Mais les consommateurs se méfient dans de nombreux pays, témoin le brevet dit “Terminator”, manipulation génétique permettant d’empécher une plante de repousser la deuxième saison, retiré en 1998 sous la protestation générale. Et la justice veille parfois : ainsi, aux Etats-Unis, Monsanto (de même que deux universités, dont les laboratoires participent à ses recherches...) a dû payer des amendes à quatre reprises, pour n’avoir pas respecté les précautions réglementaires à l’expérimentation ou à la culture de plants transgéniques.
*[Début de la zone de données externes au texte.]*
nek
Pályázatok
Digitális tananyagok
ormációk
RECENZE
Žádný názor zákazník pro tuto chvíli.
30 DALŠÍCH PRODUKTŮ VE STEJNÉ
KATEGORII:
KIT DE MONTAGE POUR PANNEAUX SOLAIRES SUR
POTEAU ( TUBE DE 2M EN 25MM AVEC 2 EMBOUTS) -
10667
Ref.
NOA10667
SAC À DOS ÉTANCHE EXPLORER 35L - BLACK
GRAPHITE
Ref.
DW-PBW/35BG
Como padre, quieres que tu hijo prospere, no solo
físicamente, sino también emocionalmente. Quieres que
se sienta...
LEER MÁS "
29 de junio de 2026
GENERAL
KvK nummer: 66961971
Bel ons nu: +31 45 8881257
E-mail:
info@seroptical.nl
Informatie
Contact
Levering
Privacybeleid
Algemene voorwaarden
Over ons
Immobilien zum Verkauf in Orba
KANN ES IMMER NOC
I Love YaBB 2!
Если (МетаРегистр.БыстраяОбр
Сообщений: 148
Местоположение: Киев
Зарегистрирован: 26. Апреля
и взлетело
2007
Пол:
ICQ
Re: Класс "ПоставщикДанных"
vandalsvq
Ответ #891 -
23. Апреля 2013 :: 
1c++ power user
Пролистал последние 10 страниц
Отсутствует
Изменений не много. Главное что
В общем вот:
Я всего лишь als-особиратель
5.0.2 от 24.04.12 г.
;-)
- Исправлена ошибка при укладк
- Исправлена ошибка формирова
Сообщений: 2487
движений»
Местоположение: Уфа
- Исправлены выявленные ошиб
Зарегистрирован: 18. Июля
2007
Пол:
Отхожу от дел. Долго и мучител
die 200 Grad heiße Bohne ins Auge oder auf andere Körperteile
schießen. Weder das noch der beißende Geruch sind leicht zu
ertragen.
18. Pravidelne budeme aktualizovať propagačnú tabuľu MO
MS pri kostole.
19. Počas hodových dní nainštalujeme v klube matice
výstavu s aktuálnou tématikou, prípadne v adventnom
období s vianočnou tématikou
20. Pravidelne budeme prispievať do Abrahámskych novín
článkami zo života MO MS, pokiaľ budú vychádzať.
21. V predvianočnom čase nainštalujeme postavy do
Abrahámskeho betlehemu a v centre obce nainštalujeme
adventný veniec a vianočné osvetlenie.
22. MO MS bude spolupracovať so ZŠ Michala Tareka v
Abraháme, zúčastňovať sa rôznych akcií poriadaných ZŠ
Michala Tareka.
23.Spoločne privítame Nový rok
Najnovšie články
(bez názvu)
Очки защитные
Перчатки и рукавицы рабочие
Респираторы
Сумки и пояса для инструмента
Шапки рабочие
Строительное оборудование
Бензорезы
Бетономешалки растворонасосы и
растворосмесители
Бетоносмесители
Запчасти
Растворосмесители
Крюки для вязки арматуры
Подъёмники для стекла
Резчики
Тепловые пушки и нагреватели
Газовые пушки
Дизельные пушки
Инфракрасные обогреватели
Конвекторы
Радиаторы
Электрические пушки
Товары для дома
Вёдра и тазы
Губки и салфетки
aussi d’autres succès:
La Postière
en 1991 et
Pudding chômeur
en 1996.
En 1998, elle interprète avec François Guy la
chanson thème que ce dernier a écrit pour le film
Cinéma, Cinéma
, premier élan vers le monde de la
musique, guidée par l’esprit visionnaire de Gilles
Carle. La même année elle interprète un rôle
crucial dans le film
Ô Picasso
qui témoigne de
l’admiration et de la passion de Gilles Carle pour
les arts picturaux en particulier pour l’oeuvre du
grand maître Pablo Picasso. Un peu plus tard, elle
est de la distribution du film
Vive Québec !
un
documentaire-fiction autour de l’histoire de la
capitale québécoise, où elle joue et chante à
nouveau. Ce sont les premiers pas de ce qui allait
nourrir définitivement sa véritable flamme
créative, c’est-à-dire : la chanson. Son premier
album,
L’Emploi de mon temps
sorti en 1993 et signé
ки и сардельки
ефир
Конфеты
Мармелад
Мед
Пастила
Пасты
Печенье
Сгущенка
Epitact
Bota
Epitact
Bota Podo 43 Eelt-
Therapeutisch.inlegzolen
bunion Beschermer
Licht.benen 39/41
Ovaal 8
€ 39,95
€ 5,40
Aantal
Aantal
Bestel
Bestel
Cependant Monsanto sait aussi utiliser la machine judiciaire à son profit, en particulier contre les agriculteurs opposés aux OGM. Au Canada, un cultivateur ayant accusé la firme d’avoir pollué ses récoltes s’est vu condamné pour “piratage de colza transgénique” - en clair, il aurait dû payer un droit d’usage à Monsanto puisqu’elle contenait du colza génétiquement modifié par pollinisation par un champ OGM voisin ! Et on comprend ainsi qu’un des objectifs de l’entreprise et des autres producteurs de semences transgéniques est de voir disparaître la filière sans OGM, en rendant impossible l’imperméabilité des cultures aux gènes trafiqués.

A LIRE :

 « Enquête sur une stratégie de communication ; comment Monsanto vend les OGM », par Agnès Sinai, le Monde diplomatique, octobre 2001.
 www.mcspotlight.org/beyond/companies/monsanto.html
 www.monsanto.fr/

Gilles Ferté, Attac 45

1 Entre 1961 et 1971, 72 millions de litres d’herbicides, dont 42 millions de litres d’agent orange contenant plusieurs centaines de kilos de dioxine pure, sont déversés afin de priver les guérillas vietnamiennes de nourriture. Résultat, sans compter une véritable catastrophe écologique : aujourd’hui encore, des personnes qui ont été directement en contact avec le produit, leurs descendants, ainsi que les personnes suivantes vivant sur les lieux mais nées après l’épandage sont victimes de mongolisme, retards mentaux, membres absents, cancers précoces, malformations, cécité, diabètes... En tout, ce sont 2 millions de personnes qui auraient été touchées par le produit. A noter que si les firmes accusées par des associations d’anciens combattants américains (68 000 plaignants !) ont évité le procès, en 1984, par un règlement à l’amiable, ni l’Etat ni les firmes américaines n’ont jamais reconnu ni indemnisé aucune victime vietnamienne. Ici comme toujours, deux poids, deux mesures.

A ce sujet, lire :
 “Le grand mensonge des guerres propres”, par Schofield Coryell, le Monde diplomatique, mars 2002
 “Agent orange. La dioxine répandue par les Américains tue encore au Vietnam”, par Dominique Bari, l’Humanité, 11 mars 2002.